Posted: Jul 9, 2012 4:19 PM by KSBY News (staff)
Updated: Jul 9, 2012 4:30 PM
The State Attorney General's Office has filed a civil complaint against Santa Barbara based Hayden Environmental, Inc. and husband and wife co-owners Kurt Hayden and Julie Hayden seeking damages, civil penalties and injunctive relief. This, after criminal charges were filed back in May.
The couple and HEI are believed to have obtained over $1 million from the State Water Board's Underground Storage Tank Cleanup Fund.
HEI is a Santa Barbara-based environmental consulting firm that performs investigations and cleanups at about 20 petroleum contaminated underground storage tank sites in places such as Santa Barbara, Lompoc and Solvang.
The civil complaint alleges that HEI and the Haydens fraudulently and negligently misrepresented invoices submitted to the Cleanup Fund to obtain overpayments or payments they were not entitled to receive. Specifically, the complaint alleges that the Haydens billed for: hours not worked; equipment not used; markup on invoices from Julie Hayden's subcontracting company, Clean Earth Equipment Corporation; and visiting multiple sites in a single day and then billing full, daily-rate vehicle charges for each of those sites.

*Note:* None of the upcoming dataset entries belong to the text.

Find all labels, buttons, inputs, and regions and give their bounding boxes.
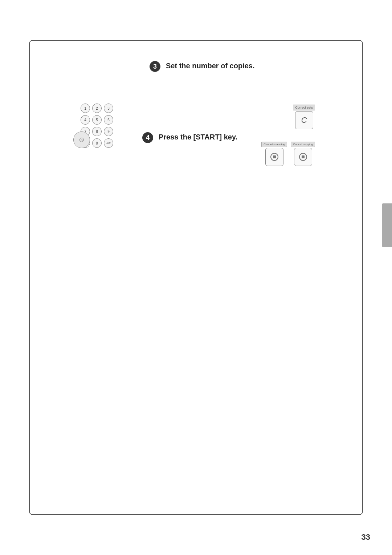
- correct-sets-button[interactable]: C: [295, 111, 313, 129]
- step3-circle: 3: [150, 61, 160, 72]
- step4-circle: 4: [142, 132, 153, 143]
- start-key-button[interactable]: ◇: [73, 131, 90, 148]
- start-key-inner-icon: ◇: [79, 138, 84, 142]
- cancel-buttons-area: Cancel scanning Cancel copying: [261, 142, 315, 166]
- correct-sets-label: Correct sets: [293, 105, 315, 110]
- cancel-scanning-group: Cancel scanning: [261, 142, 287, 166]
- cancel-scanning-button[interactable]: [265, 148, 283, 166]
- stop-inner-icon2: [302, 155, 305, 158]
- side-tab: [382, 203, 392, 247]
- key-3[interactable]: 3: [104, 104, 113, 113]
- stop-inner-icon: [273, 155, 276, 158]
- key-9[interactable]: 9: [104, 127, 113, 136]
- key-4[interactable]: 4: [81, 115, 90, 125]
- key-2[interactable]: 2: [92, 104, 102, 113]
- main-content-box: 1 2 3 4 5 6 7 8 9 * 0 #/P 3 Set the numb…: [29, 40, 363, 515]
- section3-area: 1 2 3 4 5 6 7 8 9 * 0 #/P 3 Set the numb…: [37, 51, 355, 116]
- key-1[interactable]: 1: [81, 104, 90, 113]
- key-6[interactable]: 6: [104, 115, 113, 125]
- cancel-scanning-label: Cancel scanning: [261, 142, 287, 147]
- cancel-copying-group: Cancel copying: [291, 142, 315, 166]
- cancel-copying-icon: [299, 153, 307, 161]
- cancel-scanning-icon: [270, 153, 278, 161]
- key-hash[interactable]: #/P: [104, 138, 113, 148]
- key-0[interactable]: 0: [92, 138, 102, 148]
- key-5[interactable]: 5: [92, 115, 102, 125]
- cancel-copying-button[interactable]: [294, 148, 312, 166]
- step4-heading: Press the [START] key.: [159, 133, 237, 141]
- page-number: 33: [362, 532, 370, 542]
- key-8[interactable]: 8: [92, 127, 102, 136]
- correct-sets-container: Correct sets C: [293, 105, 315, 129]
- step3-heading: Set the number of copies.: [166, 62, 254, 70]
- cancel-copying-label: Cancel copying: [291, 142, 315, 147]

The State Attorney General's Office also filed a criminal complaint against the Haydens in the Santa Barbara County Superior Court a few months ago. On May 10, 2012, as part of the criminal complaint, Kurt Hayden was arrested at the couple's multi-million home in Santa Barbara and Julie Hayden was arrested at a traffic stop nearby. Both served time in the county jail until they were released at a May 14, 2012 hearing on their own recognizance with ankle monitors.
"This is the latest action in a series of actions the Office of Enforcement is preparing. This back-end auditing function, coupled with the front-end preventative measures being developed and implemented by the Cleanup Fund, will help to root out consultants that are taking advantage of the system," said Cris Carrigan, Director of the Office of Enforcement.
The Cleanup Fund is financed by a two-cent per-gallon gasoline storage fee and is used to reimburse up to $1.5 million per site for cleanup of petroleum releases at underground storage tank facilities. There are approximately 3,700 active claims to the Cleanup Fund for reimbursement. The Cleanup Fund has reimbursed $2.9 billion for eligible costs since 1992. Approximately 6,500 Cleanup Fund sites have been cleaned up and closed since the program's inception in 1989.